Les quatre chantiers du second semestre

Au premier semestre, malgré un choc géopolitique majeur, la plupart des classes d'actifs affichent des performances conformes, voire supérieures, aux attentes. Monétaire, obligations d'État, crédit investment grade et high yield, dette émergente, actions et matières premières. Le second semestre sera rythmé par quatre facteurs.
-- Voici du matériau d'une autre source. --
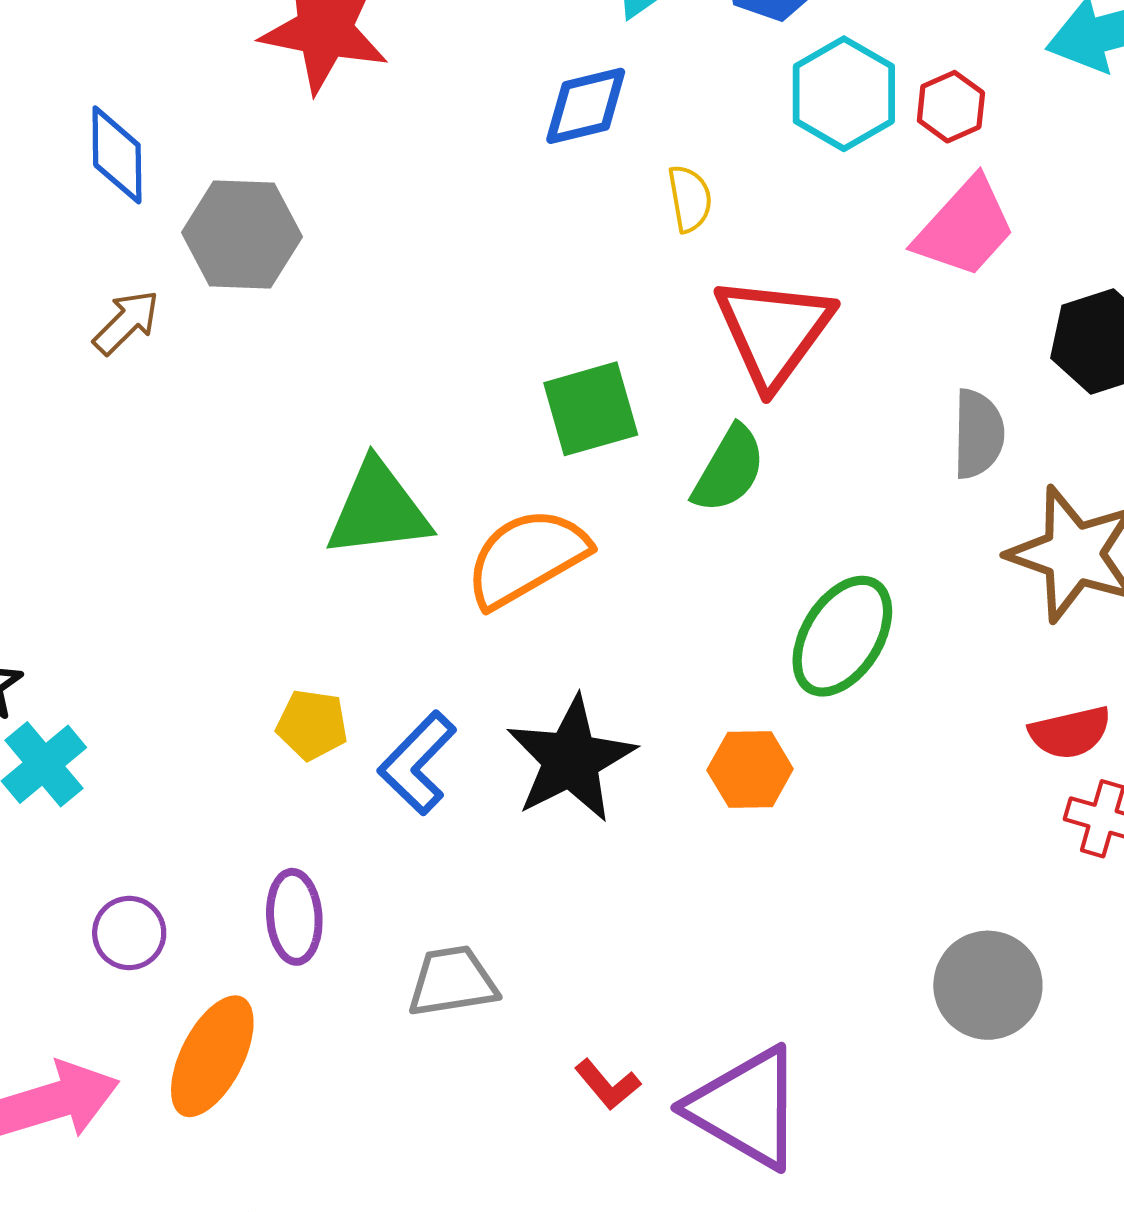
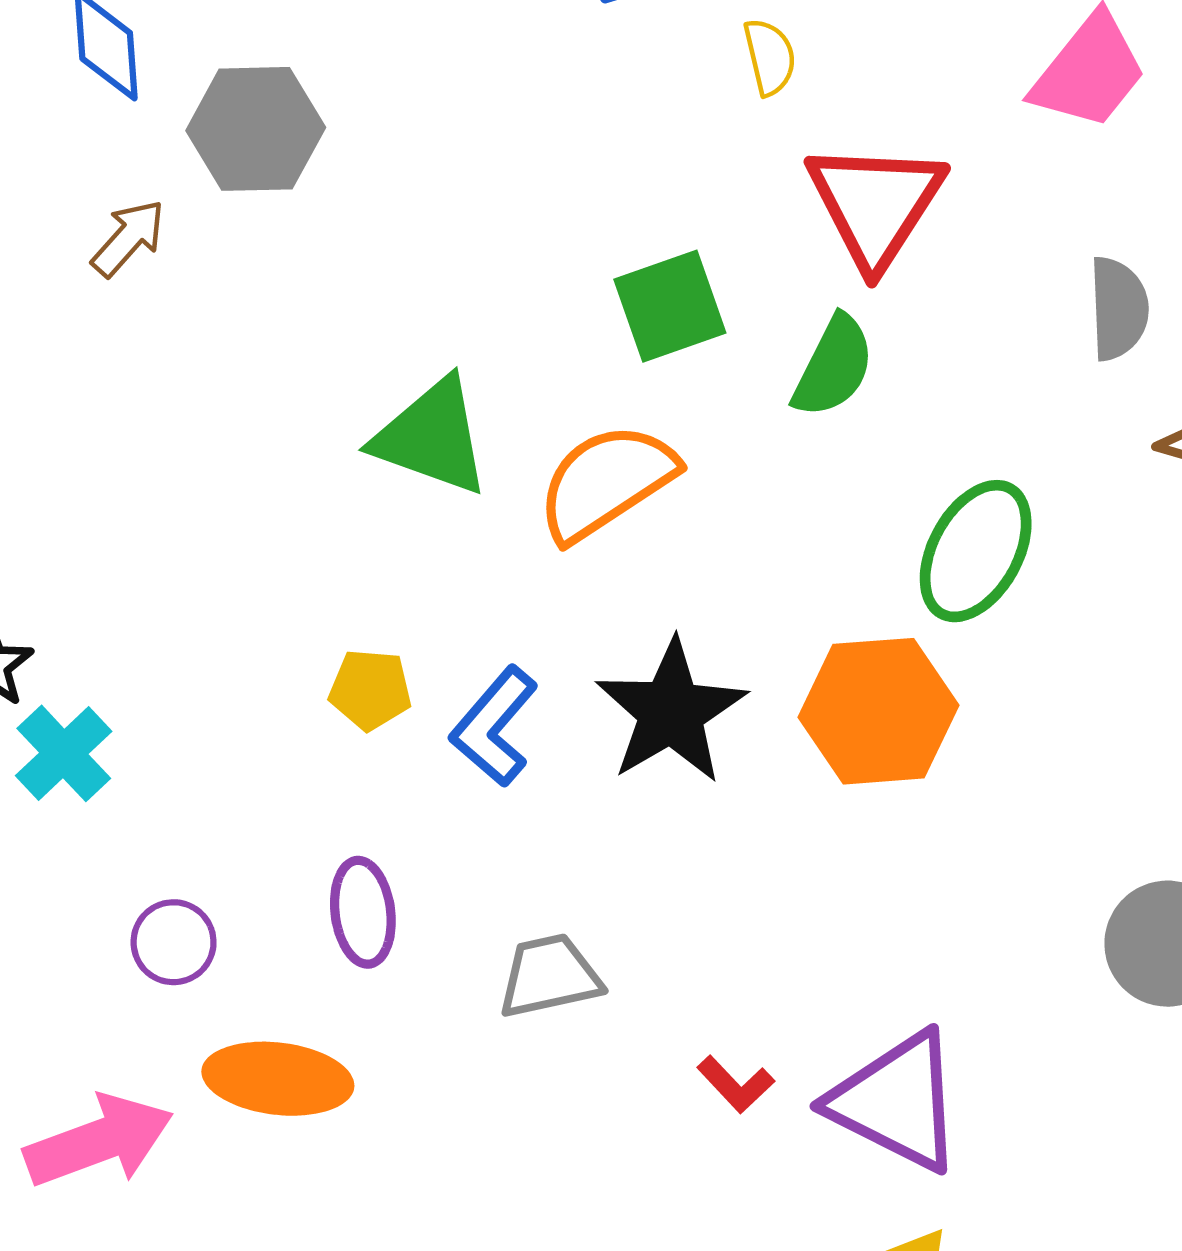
green triangle: (378, 510) -> (432, 437), turned 30
orange hexagon: (750, 770) -> (878, 711), size x1.6
orange ellipse: (212, 1056) -> (278, 1079), turned 73

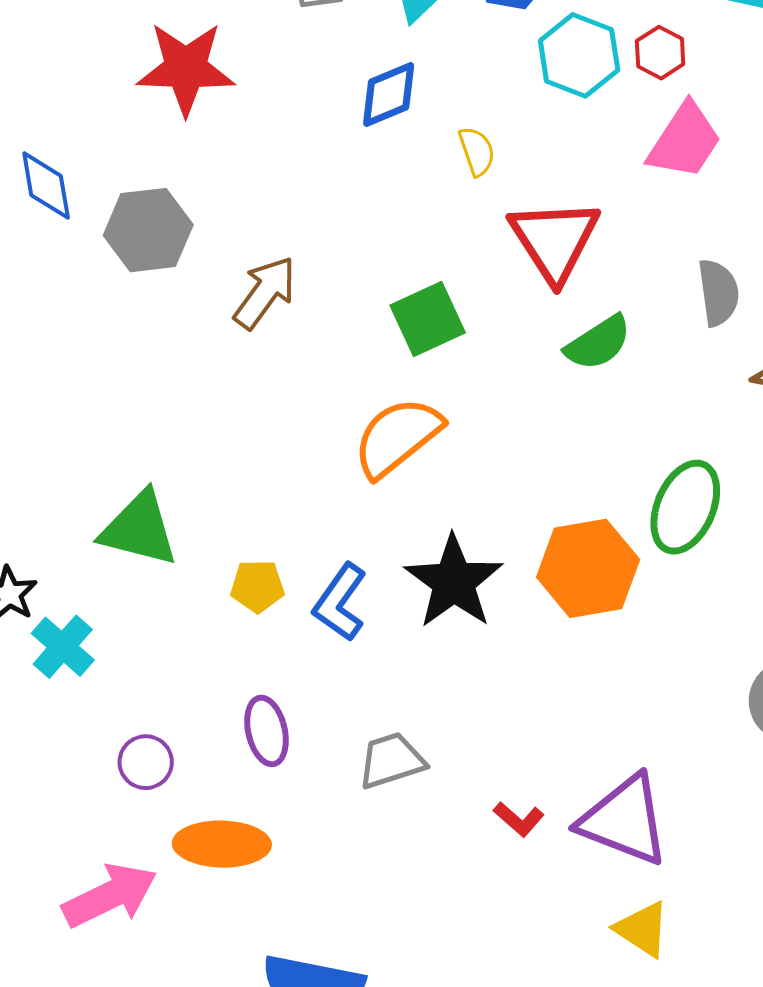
brown arrow: (128, 238) -> (265, 293), moved, size x1.4
green semicircle: (834, 366) -> (598, 343), moved, turned 36
green triangle: (432, 437) -> (139, 529), moved
green ellipse: (976, 551) -> (685, 507), moved

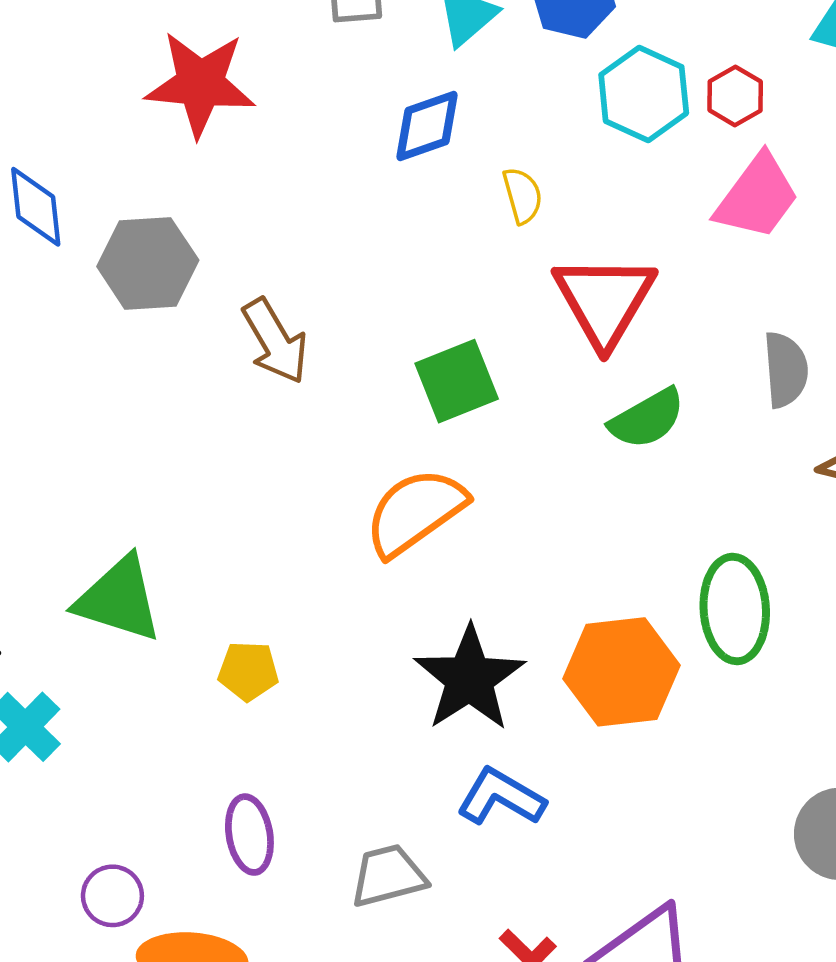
brown arrow: (265, 293) -> (275, 341), turned 110
green ellipse: (685, 507) -> (735, 609), turned -30
blue L-shape: (340, 602) -> (501, 797), moved, turned 82
purple circle: (146, 762) -> (112, 896), moved

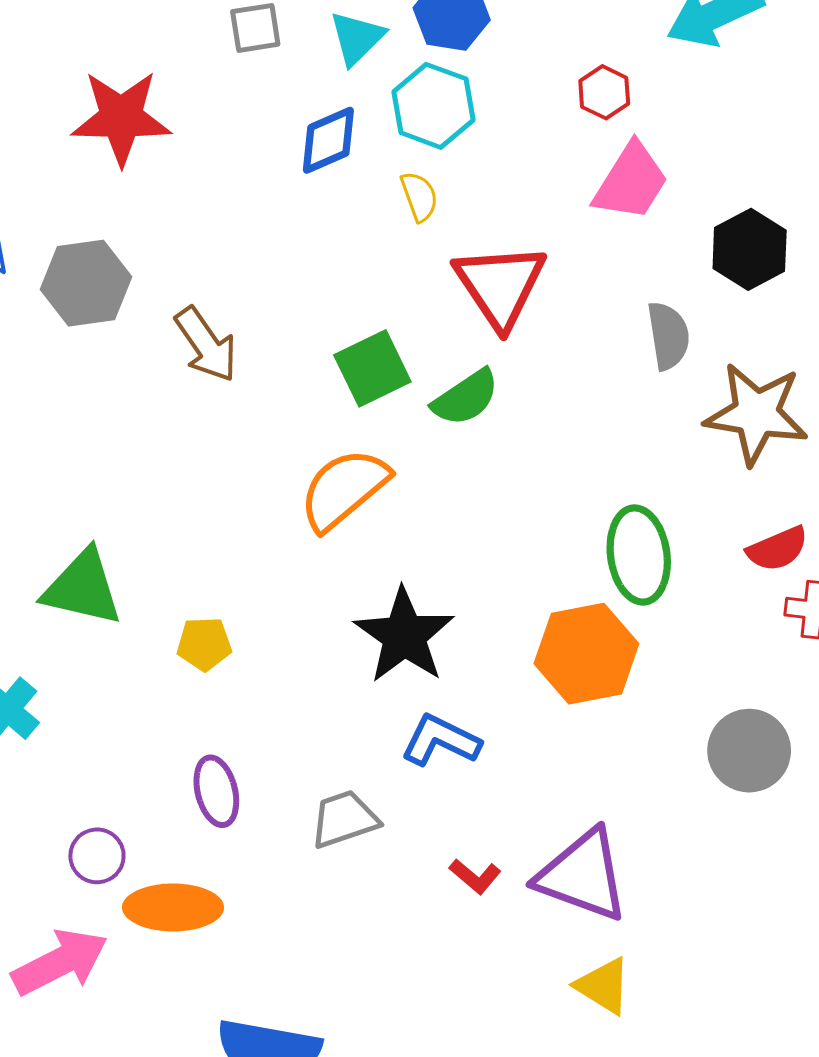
cyan hexagon: (644, 94) -> (433, 106), moved
green semicircle: (647, 419) -> (466, 398), moved
orange hexagon: (621, 672) -> (586, 654), moved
Publié le 15/07/2026 par Olivier Ducuing / Lecture libre / Temps estimé: 2 minutes

Le facteur politique

Les élections américaines de mi-mandat seront le premier rendez-vous. Le recul du soutien à la politique économique de Donald Trump dans l’opinion publique pourrait l'inciter à privilégier le pouvoir d'achat, au prix d'une nouvelle dégradation des finances publiques. Le taux américain à 30 ans sera le principal baromètre de la confiance des marchés. En Europe, les investisseurs commenceront également à regarder vers l'élection présidentielle française de 2027.

L'incertitude géopolitique

Le contexte de fragmentation géopolitique entretient un niveau d’incertitude élevé, entre la fragilité du cessez-le feu au Moyen-Orient et la poursuite du conflit entre la Russie et l’Ukraine. Néanmojns, en dehors d'un scénario de récession mondiale, les crises géopolitiques n'ont qu'un impact temporaire sur les marchés.

La révolution Warsh

A la Fed, Kevin Warsh entend modifier la communication de la banque centrale, l'utilisation de son bilan et son analyse de l'inflation, de la productivité et de l'intelligence artificielle. Comme souvent lors d'un changement de gouvernance, un mouvement de volatilité accrue sur les marchés financiers pourrait être constaté.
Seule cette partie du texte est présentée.